▶ Task item
Across the listing below, count the lines holding "each". State the number and nothing more.
(Beginning of Record excerpts)
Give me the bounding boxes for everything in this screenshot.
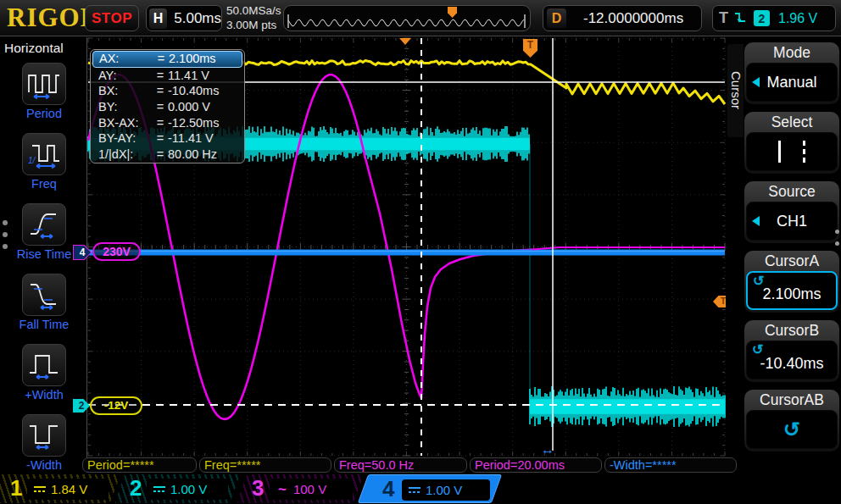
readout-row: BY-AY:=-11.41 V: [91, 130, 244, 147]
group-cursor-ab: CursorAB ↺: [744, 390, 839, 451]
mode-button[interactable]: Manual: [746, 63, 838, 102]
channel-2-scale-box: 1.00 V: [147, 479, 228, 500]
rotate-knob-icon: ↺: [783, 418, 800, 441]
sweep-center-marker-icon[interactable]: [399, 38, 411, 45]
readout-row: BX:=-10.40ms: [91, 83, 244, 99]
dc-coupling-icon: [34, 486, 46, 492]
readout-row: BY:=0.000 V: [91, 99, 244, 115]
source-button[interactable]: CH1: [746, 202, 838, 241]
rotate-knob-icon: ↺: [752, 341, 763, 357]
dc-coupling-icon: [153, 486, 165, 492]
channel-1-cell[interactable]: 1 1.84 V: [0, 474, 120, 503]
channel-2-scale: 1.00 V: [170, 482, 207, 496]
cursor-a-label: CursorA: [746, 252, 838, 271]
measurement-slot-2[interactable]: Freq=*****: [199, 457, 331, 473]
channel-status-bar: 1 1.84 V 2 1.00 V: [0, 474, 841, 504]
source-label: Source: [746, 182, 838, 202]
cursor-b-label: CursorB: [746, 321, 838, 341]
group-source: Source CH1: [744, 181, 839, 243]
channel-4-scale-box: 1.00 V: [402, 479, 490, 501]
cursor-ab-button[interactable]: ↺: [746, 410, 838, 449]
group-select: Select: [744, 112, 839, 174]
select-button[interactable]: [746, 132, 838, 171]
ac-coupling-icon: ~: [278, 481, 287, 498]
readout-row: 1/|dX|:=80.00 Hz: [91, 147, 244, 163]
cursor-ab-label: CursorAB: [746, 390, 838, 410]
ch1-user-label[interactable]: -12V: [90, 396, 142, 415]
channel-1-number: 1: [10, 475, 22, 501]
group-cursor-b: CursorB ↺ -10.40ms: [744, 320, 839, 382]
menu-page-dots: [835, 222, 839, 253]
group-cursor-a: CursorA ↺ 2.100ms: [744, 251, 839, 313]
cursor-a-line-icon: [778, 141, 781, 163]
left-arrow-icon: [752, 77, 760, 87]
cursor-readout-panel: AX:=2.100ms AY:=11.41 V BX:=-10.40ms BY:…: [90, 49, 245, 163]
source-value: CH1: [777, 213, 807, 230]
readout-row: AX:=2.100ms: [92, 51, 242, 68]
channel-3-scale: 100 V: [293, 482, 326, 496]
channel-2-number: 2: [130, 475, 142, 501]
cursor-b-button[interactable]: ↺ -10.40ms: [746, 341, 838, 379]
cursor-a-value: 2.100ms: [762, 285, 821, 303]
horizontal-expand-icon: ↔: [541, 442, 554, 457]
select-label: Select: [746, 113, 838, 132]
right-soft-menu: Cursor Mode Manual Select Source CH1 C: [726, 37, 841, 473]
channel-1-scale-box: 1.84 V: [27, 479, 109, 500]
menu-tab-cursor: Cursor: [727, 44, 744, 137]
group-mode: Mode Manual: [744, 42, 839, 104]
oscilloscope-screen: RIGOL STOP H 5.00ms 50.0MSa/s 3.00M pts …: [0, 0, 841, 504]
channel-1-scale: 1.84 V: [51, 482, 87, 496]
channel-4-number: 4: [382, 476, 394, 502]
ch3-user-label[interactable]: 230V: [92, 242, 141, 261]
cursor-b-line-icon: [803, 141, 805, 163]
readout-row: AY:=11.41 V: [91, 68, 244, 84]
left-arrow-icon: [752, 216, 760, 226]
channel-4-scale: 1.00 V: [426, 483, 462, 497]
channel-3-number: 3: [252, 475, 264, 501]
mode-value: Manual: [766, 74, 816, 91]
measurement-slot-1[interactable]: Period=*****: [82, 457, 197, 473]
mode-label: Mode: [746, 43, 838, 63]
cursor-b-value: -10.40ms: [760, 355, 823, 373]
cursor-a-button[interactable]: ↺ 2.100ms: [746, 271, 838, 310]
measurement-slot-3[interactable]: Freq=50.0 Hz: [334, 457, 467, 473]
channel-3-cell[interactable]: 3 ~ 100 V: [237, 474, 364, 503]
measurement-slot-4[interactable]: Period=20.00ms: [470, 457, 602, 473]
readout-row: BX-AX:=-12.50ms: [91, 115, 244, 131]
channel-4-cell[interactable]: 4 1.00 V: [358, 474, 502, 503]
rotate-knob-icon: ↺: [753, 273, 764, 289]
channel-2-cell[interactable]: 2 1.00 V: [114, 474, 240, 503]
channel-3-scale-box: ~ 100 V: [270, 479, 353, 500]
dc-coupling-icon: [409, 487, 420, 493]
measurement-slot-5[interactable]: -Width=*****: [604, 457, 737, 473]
(End of Record excerpts)
(Beginning of Record excerpts)
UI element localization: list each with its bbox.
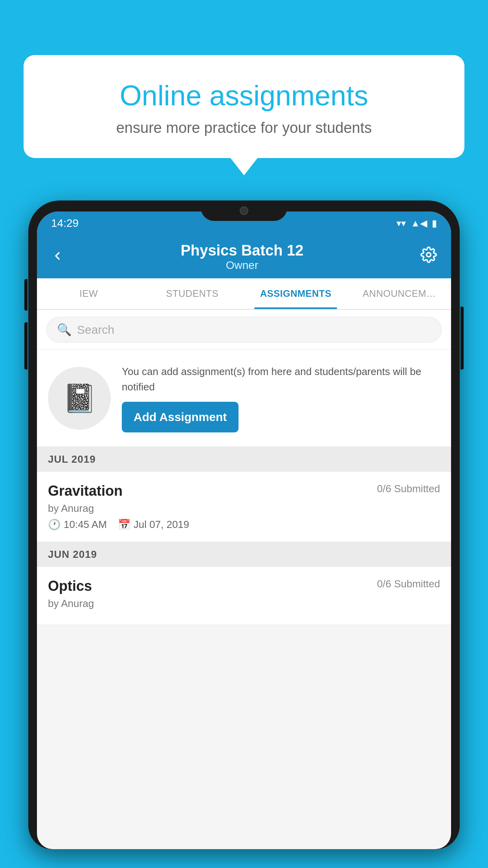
(End of Record excerpts)
(Beginning of Record excerpts)
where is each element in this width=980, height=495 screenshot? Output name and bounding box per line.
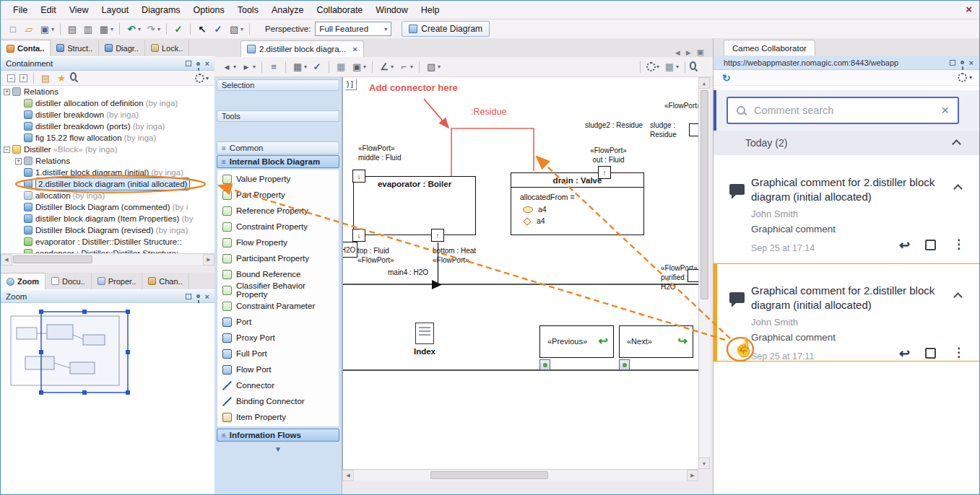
(End of Record excerpts)
▶ Answer for the task
2